[SOURCE RECORDS — start]

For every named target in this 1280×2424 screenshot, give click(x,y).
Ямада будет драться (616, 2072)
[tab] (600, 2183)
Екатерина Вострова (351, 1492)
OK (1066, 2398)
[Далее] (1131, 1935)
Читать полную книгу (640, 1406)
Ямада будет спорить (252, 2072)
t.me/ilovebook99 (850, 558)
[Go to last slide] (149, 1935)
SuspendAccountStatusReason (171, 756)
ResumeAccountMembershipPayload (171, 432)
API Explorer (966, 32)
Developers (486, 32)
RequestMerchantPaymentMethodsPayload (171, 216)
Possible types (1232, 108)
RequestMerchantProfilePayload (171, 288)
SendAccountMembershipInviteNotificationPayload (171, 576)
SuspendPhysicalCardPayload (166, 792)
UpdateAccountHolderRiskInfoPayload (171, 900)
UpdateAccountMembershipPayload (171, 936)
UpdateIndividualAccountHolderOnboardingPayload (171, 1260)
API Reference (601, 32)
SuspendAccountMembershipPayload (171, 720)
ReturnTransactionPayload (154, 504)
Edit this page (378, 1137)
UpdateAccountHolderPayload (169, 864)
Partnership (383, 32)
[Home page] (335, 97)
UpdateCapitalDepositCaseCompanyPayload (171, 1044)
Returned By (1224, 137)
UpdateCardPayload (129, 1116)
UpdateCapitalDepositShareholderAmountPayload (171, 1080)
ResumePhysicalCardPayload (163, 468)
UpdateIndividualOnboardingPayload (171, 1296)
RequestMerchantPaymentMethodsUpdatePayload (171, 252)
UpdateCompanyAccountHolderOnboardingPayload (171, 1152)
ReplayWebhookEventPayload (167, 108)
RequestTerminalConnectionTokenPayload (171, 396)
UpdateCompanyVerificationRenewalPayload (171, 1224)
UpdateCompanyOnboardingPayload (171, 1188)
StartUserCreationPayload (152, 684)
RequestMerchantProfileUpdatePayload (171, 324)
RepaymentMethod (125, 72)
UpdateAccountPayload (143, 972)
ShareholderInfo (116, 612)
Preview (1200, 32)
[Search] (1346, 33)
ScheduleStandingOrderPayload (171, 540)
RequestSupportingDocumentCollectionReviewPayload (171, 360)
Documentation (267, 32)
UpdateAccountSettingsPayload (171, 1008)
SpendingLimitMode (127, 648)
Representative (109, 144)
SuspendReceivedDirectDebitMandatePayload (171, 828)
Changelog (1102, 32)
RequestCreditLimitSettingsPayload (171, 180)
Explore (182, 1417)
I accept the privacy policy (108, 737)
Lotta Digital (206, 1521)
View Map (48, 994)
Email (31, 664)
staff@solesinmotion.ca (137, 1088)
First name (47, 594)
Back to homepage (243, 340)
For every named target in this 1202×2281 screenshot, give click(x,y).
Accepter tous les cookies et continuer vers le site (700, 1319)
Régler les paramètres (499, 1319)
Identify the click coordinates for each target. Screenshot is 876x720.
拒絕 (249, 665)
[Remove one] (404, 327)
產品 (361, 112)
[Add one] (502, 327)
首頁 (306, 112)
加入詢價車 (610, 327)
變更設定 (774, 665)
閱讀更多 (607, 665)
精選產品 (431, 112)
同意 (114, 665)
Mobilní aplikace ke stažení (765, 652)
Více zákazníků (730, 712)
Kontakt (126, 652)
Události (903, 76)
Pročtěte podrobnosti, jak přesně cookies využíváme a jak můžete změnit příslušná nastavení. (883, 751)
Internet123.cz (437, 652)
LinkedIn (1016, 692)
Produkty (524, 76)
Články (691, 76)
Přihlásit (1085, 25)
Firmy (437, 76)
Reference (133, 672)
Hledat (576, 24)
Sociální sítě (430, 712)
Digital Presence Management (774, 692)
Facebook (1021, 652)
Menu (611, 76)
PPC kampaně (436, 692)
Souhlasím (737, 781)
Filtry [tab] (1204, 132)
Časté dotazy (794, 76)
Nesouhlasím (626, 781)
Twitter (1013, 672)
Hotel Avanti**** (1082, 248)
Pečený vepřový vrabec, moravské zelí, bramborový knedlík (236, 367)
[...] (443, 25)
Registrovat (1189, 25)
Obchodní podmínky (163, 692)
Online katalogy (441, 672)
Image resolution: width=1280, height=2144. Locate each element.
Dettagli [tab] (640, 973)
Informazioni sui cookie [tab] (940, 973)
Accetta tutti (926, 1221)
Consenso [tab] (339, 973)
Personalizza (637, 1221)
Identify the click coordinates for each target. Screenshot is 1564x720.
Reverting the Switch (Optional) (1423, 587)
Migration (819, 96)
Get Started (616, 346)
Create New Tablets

[SOURCE RECORDS — finish]

Lines with "target": find them in the data and copy each one.

For every named target in this 1280×2424 screenshot, give click(x,y).
For every named target in this 1202×2281 screenshot, give click(x,y).
Identify the click coordinates for each target. Screenshot is 876x720.
Identify the click coordinates for each target. Screenshot is 1564x720.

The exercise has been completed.